Si la répartition de la faune des spongiaires au sein de chaque archipel est assez homogène, la composition taxonomique en particulier au niveau ordinal est très différente entre eux. Les éponges de l'ordre des Dictyoceratida sont prédominantes sur les sites des Iles de la Société, alors que les spongiaires de l'ordre des Poecilosclerida sont majoritaires aux Iles Marquises (fig 3). Ces taxons sont majoritaires à la fois en abondance et en diversité spécifique (tableau 3, Fig. 4), reflétant ainsi les caractéristiques géomorphologiques et les biotopes différents entre les deux archipels. Les Iles de la Société présentent un ensemble corallien important où les éponges Dictyoceratida, dont beaucoup sont phototrophiques, sont abondantes, alors que les pentes des Iles Marquises sont essentiellement rocheuses et dominées par les spongiaires Poecilosclerida, tous hétérotrophiques. Les éponges de l'ordre des Verongida sont aussi des composantes importantes des faunes de ces deux archipels avec 6 espèces aux Iles de la Société et 4 aux Iles Marquises. L'abondance de Suberea ianthelliformis aux îles Marquises est remarquable et comparable à ce qui a été observé aux Iles Salomon (Mani, 2012), qui se trouvent à la même latitude que les Marquises. Les pentes rocheuses des îles Marquises offrent des failles profondes et des surplombs couverts par une espèce non décrite à ce jour d'éponge calcaire du genre Leucaltis. Ces iles volcaniques présentent aussi des lavatubes sous-marins comme la grotte d'Ekamako, située sur la côte sud de Nuku Hiva, dont la couverture en éponges Lithistides (Microscleroderma n. sp.) est remarquable. Cette grotte a été proposée comme site à protéger au titre du patrimoine mondial de l'Unesco.

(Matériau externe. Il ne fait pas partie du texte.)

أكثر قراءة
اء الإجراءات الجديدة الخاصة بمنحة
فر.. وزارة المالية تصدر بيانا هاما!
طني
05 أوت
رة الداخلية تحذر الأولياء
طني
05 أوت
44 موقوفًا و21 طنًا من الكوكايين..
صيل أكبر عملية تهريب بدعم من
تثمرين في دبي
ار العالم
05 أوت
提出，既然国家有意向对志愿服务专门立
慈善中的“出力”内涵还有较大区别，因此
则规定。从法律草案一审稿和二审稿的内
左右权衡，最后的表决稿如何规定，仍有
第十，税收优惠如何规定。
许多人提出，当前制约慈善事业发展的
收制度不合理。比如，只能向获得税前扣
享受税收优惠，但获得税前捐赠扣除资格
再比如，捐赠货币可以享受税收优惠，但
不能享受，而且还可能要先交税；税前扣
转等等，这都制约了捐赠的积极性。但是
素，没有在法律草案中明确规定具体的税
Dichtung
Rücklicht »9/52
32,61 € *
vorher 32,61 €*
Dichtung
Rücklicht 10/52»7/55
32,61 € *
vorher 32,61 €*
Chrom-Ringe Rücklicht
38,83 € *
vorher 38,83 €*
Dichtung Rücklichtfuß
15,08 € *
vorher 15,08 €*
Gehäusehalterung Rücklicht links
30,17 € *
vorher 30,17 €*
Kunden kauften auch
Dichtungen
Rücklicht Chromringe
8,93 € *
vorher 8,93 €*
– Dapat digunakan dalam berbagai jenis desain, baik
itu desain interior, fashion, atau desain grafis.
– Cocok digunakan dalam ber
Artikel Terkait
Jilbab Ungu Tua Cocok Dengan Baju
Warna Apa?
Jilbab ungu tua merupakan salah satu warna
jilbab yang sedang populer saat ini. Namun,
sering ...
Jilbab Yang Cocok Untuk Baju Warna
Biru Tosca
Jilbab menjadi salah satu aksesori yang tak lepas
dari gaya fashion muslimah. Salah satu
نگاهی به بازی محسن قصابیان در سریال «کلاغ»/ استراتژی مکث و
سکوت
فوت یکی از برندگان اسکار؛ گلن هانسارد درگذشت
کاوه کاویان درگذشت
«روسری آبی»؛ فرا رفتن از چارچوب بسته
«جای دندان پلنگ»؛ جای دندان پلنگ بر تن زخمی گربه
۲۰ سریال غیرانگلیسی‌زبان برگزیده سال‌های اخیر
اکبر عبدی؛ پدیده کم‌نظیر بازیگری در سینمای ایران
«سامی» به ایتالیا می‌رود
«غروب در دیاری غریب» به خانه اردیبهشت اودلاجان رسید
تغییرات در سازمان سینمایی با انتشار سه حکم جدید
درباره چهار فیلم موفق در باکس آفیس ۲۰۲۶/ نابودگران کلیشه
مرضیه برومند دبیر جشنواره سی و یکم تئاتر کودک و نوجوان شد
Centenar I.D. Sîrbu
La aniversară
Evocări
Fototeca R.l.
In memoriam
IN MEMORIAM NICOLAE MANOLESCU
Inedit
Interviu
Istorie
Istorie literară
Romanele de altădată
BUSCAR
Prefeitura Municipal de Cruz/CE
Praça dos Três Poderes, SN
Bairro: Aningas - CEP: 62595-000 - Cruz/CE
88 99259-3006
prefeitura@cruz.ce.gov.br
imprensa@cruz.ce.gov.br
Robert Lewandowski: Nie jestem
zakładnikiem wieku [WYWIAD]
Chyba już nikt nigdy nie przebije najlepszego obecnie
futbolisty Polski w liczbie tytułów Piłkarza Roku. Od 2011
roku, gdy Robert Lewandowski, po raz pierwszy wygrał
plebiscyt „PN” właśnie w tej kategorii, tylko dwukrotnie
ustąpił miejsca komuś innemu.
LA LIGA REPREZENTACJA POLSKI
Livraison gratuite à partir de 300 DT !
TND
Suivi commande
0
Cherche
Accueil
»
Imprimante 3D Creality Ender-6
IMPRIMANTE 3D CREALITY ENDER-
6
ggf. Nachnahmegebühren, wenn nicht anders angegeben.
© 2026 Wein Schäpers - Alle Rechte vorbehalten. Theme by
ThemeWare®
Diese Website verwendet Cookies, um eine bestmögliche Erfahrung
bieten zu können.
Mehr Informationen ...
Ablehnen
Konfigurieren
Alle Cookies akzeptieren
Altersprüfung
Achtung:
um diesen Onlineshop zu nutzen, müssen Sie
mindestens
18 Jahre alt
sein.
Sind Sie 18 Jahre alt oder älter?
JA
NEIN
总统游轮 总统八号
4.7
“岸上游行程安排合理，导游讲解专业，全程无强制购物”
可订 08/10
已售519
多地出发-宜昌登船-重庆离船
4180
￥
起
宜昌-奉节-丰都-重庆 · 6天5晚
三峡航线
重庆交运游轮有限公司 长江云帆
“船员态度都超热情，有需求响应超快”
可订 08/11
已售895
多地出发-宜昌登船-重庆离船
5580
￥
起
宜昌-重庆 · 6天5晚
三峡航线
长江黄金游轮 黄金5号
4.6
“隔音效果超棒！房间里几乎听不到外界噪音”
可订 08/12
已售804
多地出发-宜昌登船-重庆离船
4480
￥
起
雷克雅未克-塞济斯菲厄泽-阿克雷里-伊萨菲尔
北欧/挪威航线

De façon étonnante, seulement 4 espèces sont communes aux archipels des Marquises et de la Société, ces quatre espèces étant communes dans tout le Pacifique. Leucetta « chagosensis » est très fréquemment rencontrée sur les Iles de la Société, mais seulement deux spécimens on été trouvés aux Iles Marquises. Suberea sp (OTU QM2093) est commune aux Iles marquises avec une grande plasticité morphologique, mais a été trouvée une seule fois sur l'épave du Norby dans le lagon de Raiatea. Epipolasis sp. (OTU QM0452) est fréquente aux Iles Marquises mais un spécimen a été aussi trouvé sur les pentes rocheuses de l'ile de Mehetia des Iles de la Société. Ptilocaulis sp (OTU QM1640) est très commune aux Iles Marquises, ainsi que sur la pente externe du récif barrière de Tahiti, mais un seul exemplaire a été trouvé sur la pente externe de l'atoll de Tetiaroa (Iles de la Société).

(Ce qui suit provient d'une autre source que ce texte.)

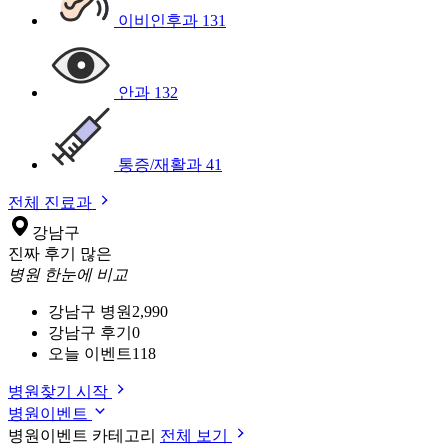
이비인후과
131
안과
132
통증/재활과
41
전체 진료과
강남구
진짜 후기 많은
병원 한눈에 비교
강남구 병원
2,990
강남구 후기
0
오늘 이벤트
118
병원찾기 시작
병원이벤트
병원이벤트 카테고리
전체 보기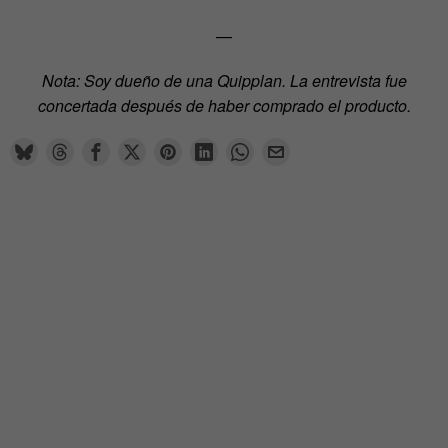
—
Nota: Soy dueño de una Quipplan. La entrevista fue
concertada después de haber comprado el producto.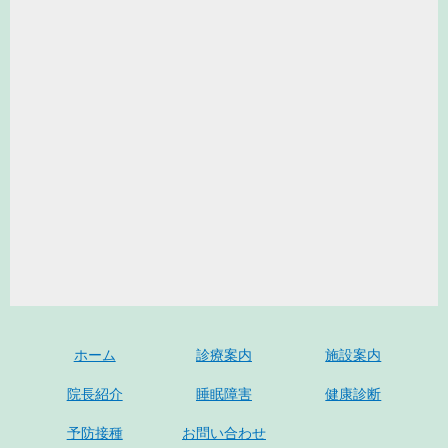
ホーム
診療案内
施設案内
院長紹介
睡眠障害
健康診断
予防接種
お問い合わせ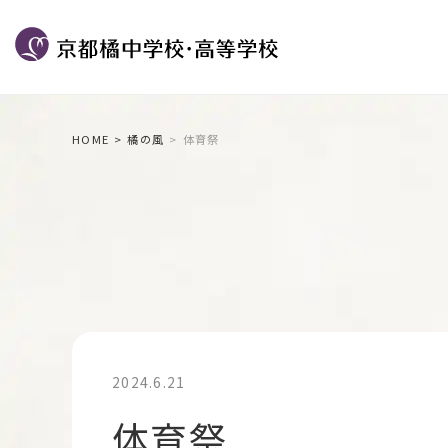
HOME
橘の風
体育祭
2024.6.21
体育祭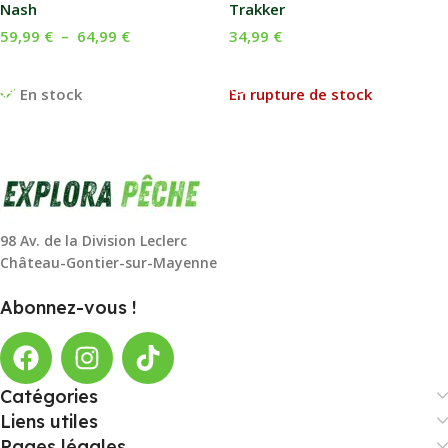
Nash
Trakker
59,99
€
–
64,99
€
34,99
€
Choix Des Options
Lire La Suite
En stock
En rupture de stock
98 Av. de la Division Leclerc
Château-Gontier-sur-Mayenne
Abonnez-vous !
Catégories
Liens utiles
Pages légales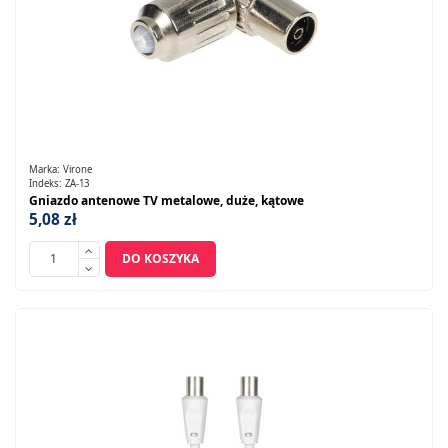
Marka:
Virone
Indeks:
ZA-13
Gniazdo antenowe TV metalowe, duże, kątowe
5,08 zł
DO KOSZYKA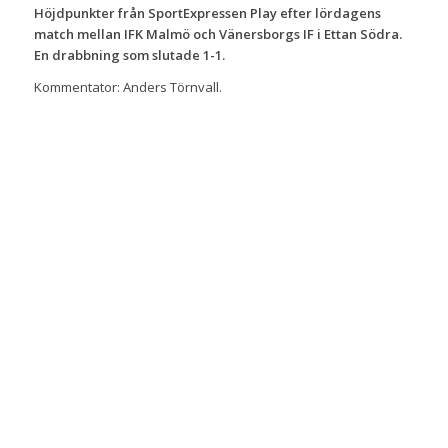
Höjdpunkter från SportExpressen Play efter lördagens
match mellan IFK Malmö och Vänersborgs IF i Ettan Södra.
En drabbning som slutade 1-1.
Kommentator: Anders Törnvall.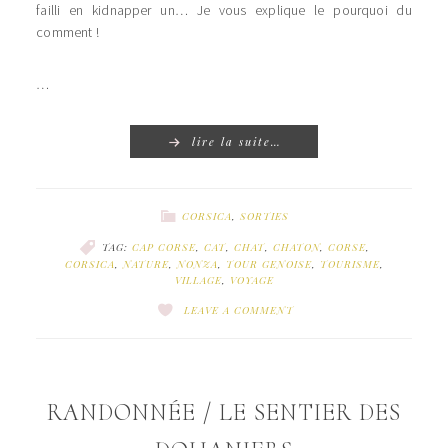
failli en kidnapper un… Je vous explique le pourquoi du
comment !
…
lire la suite…
CORSICA
,
SORTIES
TAG:
CAP CORSE
,
CAT
,
CHAT
,
CHATON
,
CORSE
,
CORSICA
,
NATURE
,
NONZA
,
TOUR GENOISE
,
TOURISME
,
VILLAGE
,
VOYAGE
LEAVE A COMMENT
RANDONNÉE / LE SENTIER DES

Au total, 14/41 (34%) et 11/38 (29%) espèces récoltées respectivement aux Iles de la Société et aux Iles Marquises n'ont jamais été rencontrées dans les prospections faites jusqu'à présent dans le Pacifique sud-ouest et sont nouvelles. Seulement 20 espèces de cet inventaire sont partagées entre la Polynésie française et d'autres sites du Pacifique sud ouest.

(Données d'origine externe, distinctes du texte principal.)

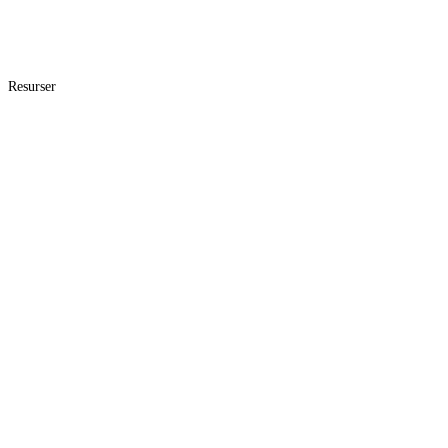
Resurser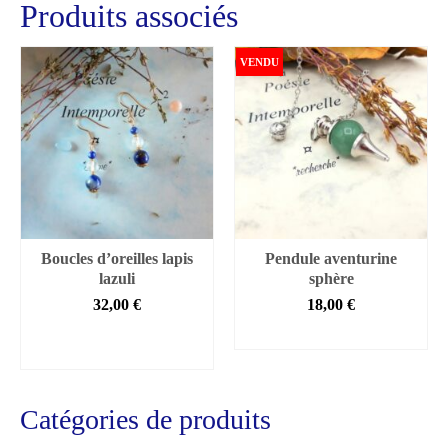
Produits associés
VENDU
Boucles d’oreilles lapis
Pendule aventurine
lazuli
sphère
32,00
€
18,00
€
AJOUTER AU
LIRE LA SUITE
PANIER
Catégories de produits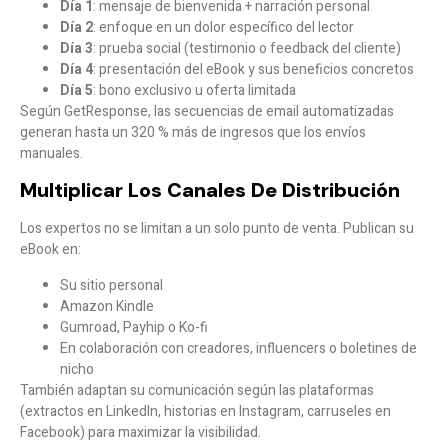
Día 1
: mensaje de bienvenida + narración personal
Día 2
: enfoque en un dolor específico del lector
Día 3
: prueba social (testimonio o feedback del cliente)
Día 4
: presentación del eBook y sus beneficios concretos
Día 5
: bono exclusivo u oferta limitada
Según GetResponse, las secuencias de email automatizadas
generan
hasta un 320 % más de ingresos
que los envíos
manuales.
Multiplicar Los Canales De Distribución
Los expertos no se limitan a un solo punto de venta. Publican su
eBook en:
Su sitio personal
Amazon Kindle
Gumroad, Payhip o Ko-fi
En colaboración con creadores, influencers o boletines de
nicho
También adaptan su comunicación según las plataformas
(extractos en LinkedIn, historias en Instagram, carruseles en
Facebook) para
maximizar la visibilidad
.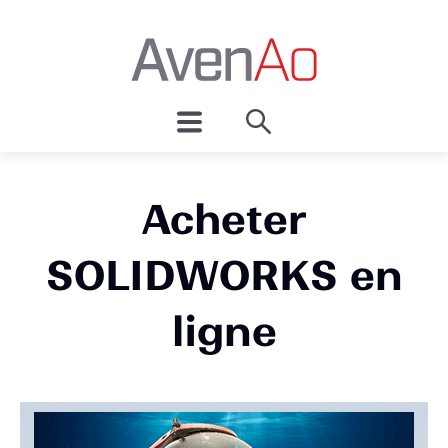
Acheter
SOLIDWORKS en
ligne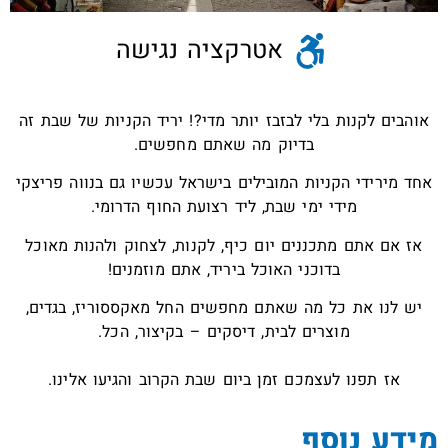
אטרקציה נגישה
אוהבים לקנות בלי לבזבז יותר מדי?! יריד הקניות של שבת זה
בדיוק מה שאתם מחפשים.
אחד מירידי הקניות המובילים בישראל עכשיו גם בנווה פריצקי
מידי ימי שבת, ליד רצועת החוף הדרומי.
אז אם אתם מתכננים יום כיף, לקנות, לצחוק ולהנות מאוכל
בדוכני האוכל ביריד, אתם מוזמנים!
יש לנו את כל מה שאתם מחפשים החל מאקססוריז, בגדים,
מוצרים לבית, דיסקים – בקיצור, הכל.
אז תפנו לעצמכם זמן ביום שבת הקרוב והגיעו אלינו.
מידע נוסף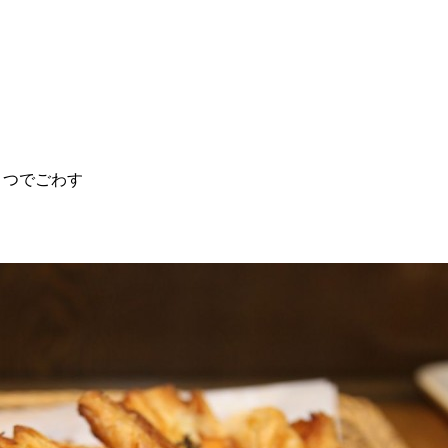
さつでごわす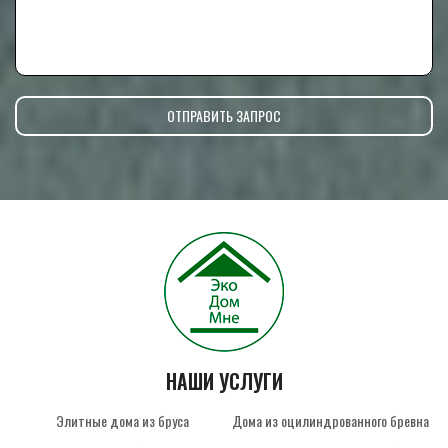
НАШИ УСЛУГИ
Элитные дома из бруса
Дома из оцилиндрованного бревна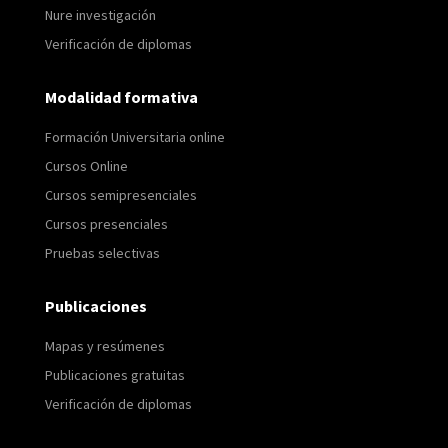
Nure investigación
Verificación de diplomas
Modalidad formativa
Formación Universitaria online
Cursos Online
Cursos semipresenciales
Cursos presenciales
Pruebas selectivas
Publicaciones
Mapas y resúmenes
Publicaciones gratuitas
Verificación de diplomas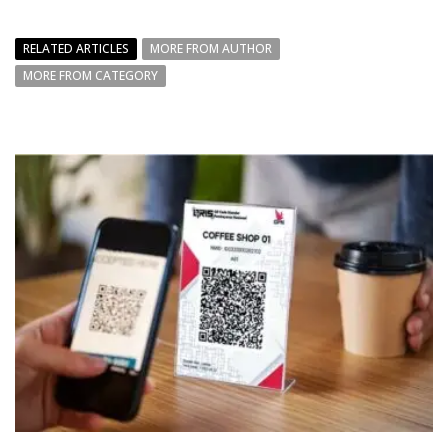
RELATED ARTICLES
MORE FROM AUTHOR
MORE FROM CATEGORY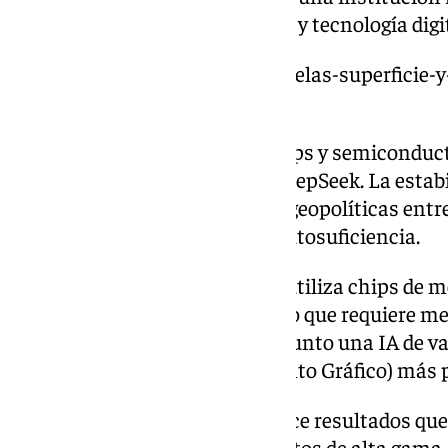
innovación en nanoelectrónica y tecnología digit
https://www.101tv.es/seis-parcelas-superficie-y
imec-malaga/
Sí, IMEC es una empresa de chips y semiconduct
están sufriendo la llegada de DeepSeek. La estabi
sacudida porque las tensiones geopolíticas entr
DeepSeek ha apostado por la autosuficiencia.
La diferencia es que DeepSeek utiliza chips de m
con un modelo de código abierto que requiere m
demostrado que para poner a punto una IA de van
la GPU (Unidad de Procesamiento Gráfico) más p
Y eso no es todo. DeepSeek ofrece resultados q
competidores, que usan productos de alta gama.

D'après nos analyses, les faunes les plus proches sont (Iles Marquises + Iles de la Société), (((Tonga+ Fidji)+Vanuatu)+Nouvelle Calédonie) et (GBC Nord + GBC Sud). La classification hiérarchique est en faveur de la corrélation entre la proximité géographique et la similitude faunistique, mais la relation de ces groupes dans d'autres régions comme entre la Micronésie, représentée ici par le jeu de données de Palau, et la Grande Barrière de Corail, est beaucoup plus difficile à affirmer. Les résultats de l'étude de la biodiversité présentés ici montrent des niveaux d'endémisme apparent d'environ un tiers de la faune des éponges à la fois dans les îles Marquises et les îles de la Société. Ce niveau d'endémisme apparent observé, tant que les espèces trouvées ici ne le sont pas dans d'autres archipels, est associé à la dispersion historique des organismes vers l'Est du Pacifique, mais surtout à l'obstacle que représente l'isolement géographique des iles, ce qui explique probablement la similitude des faunes des deux archipels de Polynésie française étudiés ici et le peu de relations observées avec les autres régions dans le Pacifique sud-ouest.
- Diffusion, mise à disposition et pérennisation des résultats
Ce travail important préliminaire aux études de chimie a été valorisé par une publication générale sur la biodiversité des spongiaires des publications et des communications à congrès internationaux en systématique. La publication sur la biodiversité des spongiaires des iles hautes de Polynésie française sera prochainement complétée par un article sur les iles Australes (campagne Tuhaa pae 2013). Un site internet dédié à la faune des spongiaires de Polynésie française est en cours d'élaboration (https://sponges-tahiti.ird.fr) : ce mode diffusion est préféré à ce que nous avions réalisé pour les spongiaires de Nouvelle Calédonie, et permet de toucher un large public. La base de données biodiversité et pharmacochimie de notre laboratoire Cantharella (http://cantharella.ird.nc/) accessible aux personnes autorisées (décideurs, chercheurs).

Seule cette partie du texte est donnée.